Re: [PATCH 0/2] fix the traced mt-exec deadlock
From: Oleg Nesterov
Date: Fri Mar 03 2017 - 12:33:41 EST
On 03/02, Eric W. Biederman wrote:
>
> Oleg Nesterov <oleg@xxxxxxxxxx> writes:
>
> > our discussion was a bit confusing, and it seems that we did not
> > fully convince each other. So let me ask what do you finally think
> > about this fix.
> >
> > Let me repeat. Even if I do not agree with some of your objections,
> > I do agree that 1/2 does not look nice and clean. And we seem to
> > agree that either way, with or without this fix, we need more changes
> > in this area.
> >
> > But we need a simple and backportable fix for stable trees, say for
> > rhel7. This bug was reported many times, and this is the simplest
> > solution I was able to find.
>
> I am not 100% convinced that we need a backportable solution,
I think we need, this was already requested,
> but
> regardless my experience is that good clean solutions are almost always
> easier to backport that something we just settle for.
Sure.
> The patch below needs a little more looking and testing but arguably
> it is sufficient.
>
> It implements autoreaping for non-leader threads always. We might want
> to limit this to the case of exec.
I should have mentioned this. Of course, this change was proposed from the
very beginning, when this problem was reported first time.
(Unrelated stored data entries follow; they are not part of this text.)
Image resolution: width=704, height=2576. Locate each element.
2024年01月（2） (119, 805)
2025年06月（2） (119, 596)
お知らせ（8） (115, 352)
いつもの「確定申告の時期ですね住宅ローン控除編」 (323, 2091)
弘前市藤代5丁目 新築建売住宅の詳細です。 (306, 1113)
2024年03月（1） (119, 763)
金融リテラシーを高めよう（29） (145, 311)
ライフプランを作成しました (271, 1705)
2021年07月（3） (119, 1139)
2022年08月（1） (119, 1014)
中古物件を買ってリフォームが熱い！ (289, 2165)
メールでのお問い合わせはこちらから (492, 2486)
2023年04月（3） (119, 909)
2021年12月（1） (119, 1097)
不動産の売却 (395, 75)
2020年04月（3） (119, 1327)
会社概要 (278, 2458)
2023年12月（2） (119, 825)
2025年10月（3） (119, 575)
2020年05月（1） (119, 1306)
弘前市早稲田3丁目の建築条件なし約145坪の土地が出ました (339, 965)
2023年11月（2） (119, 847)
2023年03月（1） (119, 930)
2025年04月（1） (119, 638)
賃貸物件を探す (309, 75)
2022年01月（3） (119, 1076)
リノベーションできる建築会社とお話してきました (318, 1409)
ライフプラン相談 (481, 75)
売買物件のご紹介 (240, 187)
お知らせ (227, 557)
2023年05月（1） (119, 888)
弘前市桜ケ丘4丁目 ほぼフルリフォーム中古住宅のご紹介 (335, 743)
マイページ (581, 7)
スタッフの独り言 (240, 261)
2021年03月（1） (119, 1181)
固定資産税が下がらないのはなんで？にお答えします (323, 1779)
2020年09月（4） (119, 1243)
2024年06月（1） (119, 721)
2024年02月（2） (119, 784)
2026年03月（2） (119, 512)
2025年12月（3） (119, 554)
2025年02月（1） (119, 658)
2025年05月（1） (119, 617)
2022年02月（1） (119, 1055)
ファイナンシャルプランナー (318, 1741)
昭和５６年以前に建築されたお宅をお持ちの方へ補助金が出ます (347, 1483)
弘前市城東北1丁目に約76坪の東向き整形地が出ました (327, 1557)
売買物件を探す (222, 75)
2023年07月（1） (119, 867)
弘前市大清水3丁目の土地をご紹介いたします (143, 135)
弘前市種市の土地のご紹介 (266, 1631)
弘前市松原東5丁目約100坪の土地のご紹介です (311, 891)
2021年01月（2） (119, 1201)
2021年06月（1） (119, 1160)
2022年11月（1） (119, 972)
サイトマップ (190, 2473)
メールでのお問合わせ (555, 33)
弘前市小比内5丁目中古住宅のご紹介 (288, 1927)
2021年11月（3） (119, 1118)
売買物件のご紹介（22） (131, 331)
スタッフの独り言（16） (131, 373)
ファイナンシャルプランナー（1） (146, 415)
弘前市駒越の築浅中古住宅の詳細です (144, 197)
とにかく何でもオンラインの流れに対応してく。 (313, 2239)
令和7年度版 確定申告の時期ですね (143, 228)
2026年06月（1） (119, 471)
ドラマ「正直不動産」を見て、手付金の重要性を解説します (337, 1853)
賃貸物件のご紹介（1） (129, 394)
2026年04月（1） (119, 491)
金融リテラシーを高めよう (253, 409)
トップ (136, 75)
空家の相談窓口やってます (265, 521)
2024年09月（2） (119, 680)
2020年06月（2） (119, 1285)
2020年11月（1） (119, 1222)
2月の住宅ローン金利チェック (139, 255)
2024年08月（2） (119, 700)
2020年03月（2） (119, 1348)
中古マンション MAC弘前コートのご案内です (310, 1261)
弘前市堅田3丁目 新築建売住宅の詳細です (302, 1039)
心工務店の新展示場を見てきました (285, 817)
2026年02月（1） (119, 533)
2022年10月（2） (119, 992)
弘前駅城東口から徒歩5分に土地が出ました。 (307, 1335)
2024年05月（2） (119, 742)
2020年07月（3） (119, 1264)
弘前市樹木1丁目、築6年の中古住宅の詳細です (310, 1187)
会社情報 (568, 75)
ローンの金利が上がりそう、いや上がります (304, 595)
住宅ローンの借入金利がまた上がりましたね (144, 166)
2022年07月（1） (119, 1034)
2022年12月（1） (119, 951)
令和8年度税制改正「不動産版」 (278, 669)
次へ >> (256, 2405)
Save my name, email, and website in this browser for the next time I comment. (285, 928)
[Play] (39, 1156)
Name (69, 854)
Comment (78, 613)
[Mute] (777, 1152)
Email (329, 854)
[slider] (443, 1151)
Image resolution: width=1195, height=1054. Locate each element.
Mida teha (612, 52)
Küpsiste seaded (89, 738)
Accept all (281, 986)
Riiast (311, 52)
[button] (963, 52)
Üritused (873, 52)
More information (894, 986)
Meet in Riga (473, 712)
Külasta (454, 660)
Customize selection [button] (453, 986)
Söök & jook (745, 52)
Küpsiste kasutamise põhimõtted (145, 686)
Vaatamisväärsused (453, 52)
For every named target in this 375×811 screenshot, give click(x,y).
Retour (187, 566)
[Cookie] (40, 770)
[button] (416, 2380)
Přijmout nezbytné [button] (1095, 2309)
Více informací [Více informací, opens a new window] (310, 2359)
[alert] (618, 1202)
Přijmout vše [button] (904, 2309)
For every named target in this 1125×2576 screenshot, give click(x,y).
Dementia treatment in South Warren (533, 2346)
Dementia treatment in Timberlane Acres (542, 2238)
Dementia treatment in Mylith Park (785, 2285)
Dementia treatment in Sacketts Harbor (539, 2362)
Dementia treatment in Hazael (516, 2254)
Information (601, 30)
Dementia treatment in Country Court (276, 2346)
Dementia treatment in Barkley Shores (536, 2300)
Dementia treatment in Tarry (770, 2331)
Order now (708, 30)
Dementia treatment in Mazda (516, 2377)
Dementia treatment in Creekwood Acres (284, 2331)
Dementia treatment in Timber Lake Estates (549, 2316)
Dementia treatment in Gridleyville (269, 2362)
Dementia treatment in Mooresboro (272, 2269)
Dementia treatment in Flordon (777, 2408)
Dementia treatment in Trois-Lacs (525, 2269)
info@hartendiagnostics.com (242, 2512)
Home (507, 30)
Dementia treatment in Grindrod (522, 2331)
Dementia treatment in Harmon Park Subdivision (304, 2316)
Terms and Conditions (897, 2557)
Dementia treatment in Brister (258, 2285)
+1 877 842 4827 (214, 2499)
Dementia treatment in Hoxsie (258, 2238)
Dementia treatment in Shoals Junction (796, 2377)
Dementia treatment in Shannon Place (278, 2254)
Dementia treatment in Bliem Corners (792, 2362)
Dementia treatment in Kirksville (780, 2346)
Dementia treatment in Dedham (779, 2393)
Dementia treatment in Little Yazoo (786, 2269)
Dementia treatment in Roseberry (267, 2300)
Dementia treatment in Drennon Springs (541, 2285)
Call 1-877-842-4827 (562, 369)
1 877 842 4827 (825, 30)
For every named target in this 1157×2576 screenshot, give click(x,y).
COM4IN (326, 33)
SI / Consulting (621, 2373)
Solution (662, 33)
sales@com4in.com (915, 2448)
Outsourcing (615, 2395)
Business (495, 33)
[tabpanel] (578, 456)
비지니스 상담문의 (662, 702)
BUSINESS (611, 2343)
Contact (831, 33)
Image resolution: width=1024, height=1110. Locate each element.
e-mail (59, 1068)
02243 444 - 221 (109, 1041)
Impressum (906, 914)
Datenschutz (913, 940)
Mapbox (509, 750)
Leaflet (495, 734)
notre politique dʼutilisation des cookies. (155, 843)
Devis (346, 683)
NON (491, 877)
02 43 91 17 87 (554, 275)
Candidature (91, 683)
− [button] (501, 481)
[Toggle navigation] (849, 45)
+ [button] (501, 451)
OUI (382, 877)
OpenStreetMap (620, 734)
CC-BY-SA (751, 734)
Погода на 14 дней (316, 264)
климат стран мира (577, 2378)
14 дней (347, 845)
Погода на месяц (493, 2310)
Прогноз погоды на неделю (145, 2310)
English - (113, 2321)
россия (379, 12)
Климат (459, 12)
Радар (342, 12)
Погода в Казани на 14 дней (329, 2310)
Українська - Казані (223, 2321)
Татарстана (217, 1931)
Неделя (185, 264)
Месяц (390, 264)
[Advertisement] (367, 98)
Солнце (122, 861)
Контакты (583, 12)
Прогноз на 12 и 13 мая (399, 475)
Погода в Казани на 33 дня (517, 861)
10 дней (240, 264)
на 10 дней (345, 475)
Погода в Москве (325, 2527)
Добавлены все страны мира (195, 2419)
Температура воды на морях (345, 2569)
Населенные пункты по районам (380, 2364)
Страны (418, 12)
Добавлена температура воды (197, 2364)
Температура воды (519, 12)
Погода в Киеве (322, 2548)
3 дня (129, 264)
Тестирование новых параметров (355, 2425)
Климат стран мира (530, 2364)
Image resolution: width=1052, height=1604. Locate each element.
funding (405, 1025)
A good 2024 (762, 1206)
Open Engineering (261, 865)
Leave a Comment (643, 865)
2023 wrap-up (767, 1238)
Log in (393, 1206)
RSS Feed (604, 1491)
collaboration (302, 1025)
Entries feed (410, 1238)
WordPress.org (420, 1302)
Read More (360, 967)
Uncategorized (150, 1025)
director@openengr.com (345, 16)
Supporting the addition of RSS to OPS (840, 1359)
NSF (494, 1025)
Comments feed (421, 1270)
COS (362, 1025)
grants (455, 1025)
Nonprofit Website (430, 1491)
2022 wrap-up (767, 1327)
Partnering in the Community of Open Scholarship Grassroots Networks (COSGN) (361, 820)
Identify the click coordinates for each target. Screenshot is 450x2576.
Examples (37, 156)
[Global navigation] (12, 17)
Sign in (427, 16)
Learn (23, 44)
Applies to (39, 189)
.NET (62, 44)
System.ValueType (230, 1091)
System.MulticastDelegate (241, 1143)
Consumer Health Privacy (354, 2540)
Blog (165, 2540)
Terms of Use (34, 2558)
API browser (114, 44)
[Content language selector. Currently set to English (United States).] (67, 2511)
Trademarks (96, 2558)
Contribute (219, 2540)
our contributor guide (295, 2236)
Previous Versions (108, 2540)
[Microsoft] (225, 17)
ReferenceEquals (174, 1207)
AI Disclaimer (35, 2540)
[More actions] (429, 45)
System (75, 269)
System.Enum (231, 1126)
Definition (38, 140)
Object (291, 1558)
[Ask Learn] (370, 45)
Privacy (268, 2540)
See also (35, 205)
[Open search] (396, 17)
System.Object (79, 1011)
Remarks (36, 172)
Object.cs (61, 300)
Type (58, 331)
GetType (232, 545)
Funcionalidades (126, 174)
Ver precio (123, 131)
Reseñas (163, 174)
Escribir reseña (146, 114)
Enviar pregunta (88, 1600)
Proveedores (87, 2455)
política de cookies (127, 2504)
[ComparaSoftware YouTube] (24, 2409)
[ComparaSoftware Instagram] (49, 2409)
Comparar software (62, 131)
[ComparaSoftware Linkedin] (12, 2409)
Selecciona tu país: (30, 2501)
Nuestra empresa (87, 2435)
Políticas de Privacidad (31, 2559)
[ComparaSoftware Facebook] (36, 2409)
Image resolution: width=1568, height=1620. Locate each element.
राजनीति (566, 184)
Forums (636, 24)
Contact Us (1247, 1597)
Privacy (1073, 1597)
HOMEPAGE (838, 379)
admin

And of course
I like this fix much more than my patch (but yes, we shouldd limit it to
the case of exec).
The only problem is that it is incompatible change, and I have no idea what
can be broken.
Trivial test-case:
void *thread(void *arg)
{
for (;;)
pause();
return NULL;
}
int main(void)
{
pthread_t pt;
pthread_create(&pt, NULL, thread, NULL);
execlp("true", "true", NULL);
}
with your patch applied
$ strace -f ./test
strace: wait4(__WALL): No child processes
Yes, this is just a warning, but still. Now we need to change strace. And we
can't know what else can be confused/broken by this change.
man(ptrace) even documents that all other threads except the thread group leader
report death as if they exited via _exit(2).
Yes, yes, it also says that other threads stop in PTRACE_EVENT_EXIT stop,
so 2/2 (which we need with your change too) is is not compatible too and
I am worried, but:
- this was never really true, an already exiting thread won't stop
if it races with exec
- PTRACE_O_TRACEEXEC is not used that often, it never really worked
- man(ptrace) also mentions that PTRACE_EVENT_EXIT behaviour may be
change in the future.
In short. Of course I considered this change. Looks too risky to me. But.
I will be happy if you send this change and take all the blame ;) I won't
argue (if you limit it to execve case).
> --- a/kernel/exit.c
> +++ b/kernel/exit.c
> @@ -690,7 +690,9 @@ static void exit_notify(struct task_struct *tsk, int group_dead)
> thread_group_empty(tsk) &&
> !ptrace_reparented(tsk) ?
> tsk->exit_signal : SIGCHLD;
> - autoreap = do_notify_parent(tsk, sig);
> + do_notify_parent(tsk, sig);
> + /* Autoreap threads even when ptraced */
> + autoreap = !thread_group_leader(tsk);
> } else if (thread_group_leader(tsk)) {
> autoreap = thread_group_empty(tsk) &&
> do_notify_parent(tsk, tsk->exit_signal);
This is all you need,
> @@ -699,8 +701,6 @@ static void exit_notify(struct task_struct *tsk, int group_dead)
> }
>
> tsk->exit_state = autoreap ? EXIT_DEAD : EXIT_ZOMBIE;
> - if (tsk->exit_state == EXIT_DEAD)
> - list_add(&tsk->ptrace_entry, &dead);
>
> /* mt-exec, de_thread() is waiting for group leader */
> if (unlikely(tsk->signal->notify_count < 0))
> @@ -711,6 +711,8 @@ static void exit_notify(struct task_struct *tsk, int group_dead)
> list_del_init(&p->ptrace_entry);
> release_task(p);
> }
> + if (autoreap)
> + release_task(tsk);
These 2 changes are not needed. release_task(tsk) will be called by
list_for_each_entry_safe() above if autoreap == T.
Oleg.